The insurance regulator would allow tie-ups between life- and non-life insurance companies to make micro-insurance products available to the rural poor through a single window, TK Banerjee, member, Irda said on Wednesday. Mr Banerjee was addressing a seminar on IT as a strategic partner for the emerging insurance industry: Key applications and risk management solutions organised by Asia Insurance Post and presented by The Financial Express.
Mr Banerjee said Irda was likely to come up with regulations on micro-insurance over the next two-three months.
We will relax conditions prescribing a minimum 100 hours of training for insurance agents only for distribution of mirco-insurance products, he added.
Many life insurance companies are still tapping only urban and semi-urban areas, while insurance penetration in the rural areas remained low, he said.

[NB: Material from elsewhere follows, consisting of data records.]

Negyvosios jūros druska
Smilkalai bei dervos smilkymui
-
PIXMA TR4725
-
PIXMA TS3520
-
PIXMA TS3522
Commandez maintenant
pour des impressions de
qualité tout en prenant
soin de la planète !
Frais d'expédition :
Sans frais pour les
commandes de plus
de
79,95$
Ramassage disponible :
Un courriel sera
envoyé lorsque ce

Currently, the regulator was not insisting on a quota for branches in rural areas, but if the same trend continued (of low presence in rural areas) then it would be forced to rethink its stance, Mr Banerjee said.
We wiIl ask life insurance companies to open branches in rural areas so that the spread in the entire geographical area is ensured, stated Mr Banerjee. The regulatory body would also issue strict norms for unit-linked insurance plans (ULIPs) to curb the practice of insurance companies deploying all their funds of ULIPs in the capital market, he said. We may make it mandatory for life insurance companies to offer cover worth four times the annual premium for unit linked policies, he said. The guidelines are expected to be ready in two-three weeks, he added.

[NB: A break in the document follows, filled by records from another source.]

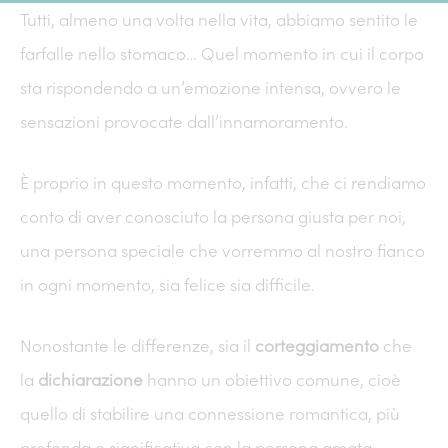
Tutti, almeno una volta nella vita, abbiamo sentito le
farfalle nello stomaco… Quel momento in cui il corpo
sta rispondendo a un’emozione intensa, ovvero le
sensazioni provocate dall’innamoramento.
È proprio in questo momento, infatti, che ci rendiamo
conto di aver conosciuto la persona giusta per noi,
una persona speciale che vorremmo al nostro fianco
in ogni momento, sia felice sia difficile.
Nonostante le differenze, sia il
corteggiamento
che
la
dichiarazione
hanno un obiettivo comune, cioè
quello di stabilire una connessione romantica, più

Some of the existing ULIP schemes of life insurance players do not meet the norms and they would have to be phased out after the new guidelines are put in place, he said. However, the proposed norms would not apply to pension plans offered by insurance companies.

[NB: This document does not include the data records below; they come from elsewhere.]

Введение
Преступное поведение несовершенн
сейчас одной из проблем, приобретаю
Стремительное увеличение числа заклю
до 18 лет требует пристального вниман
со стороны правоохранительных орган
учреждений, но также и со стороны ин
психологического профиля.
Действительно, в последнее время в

On the price war in group insurance markets, Mr Banerjee said the Authority has circulated a concept paper among the insurers and would like to make suitable changes after comments from the insurers. After opening up of the insurance sector, the per capita insurance premium has gone up to Rs 750 in 2004 from Rs 300 in 2000, he added. Other speakers at the seminar included SV Mony, secretary-general, Life Insurance Council, KC Mishra, director, National Insurance Academy, Dalip Verma, managing director and CEO, Tata AIG General Insurance and FE editor Mythili Bhusnurmath.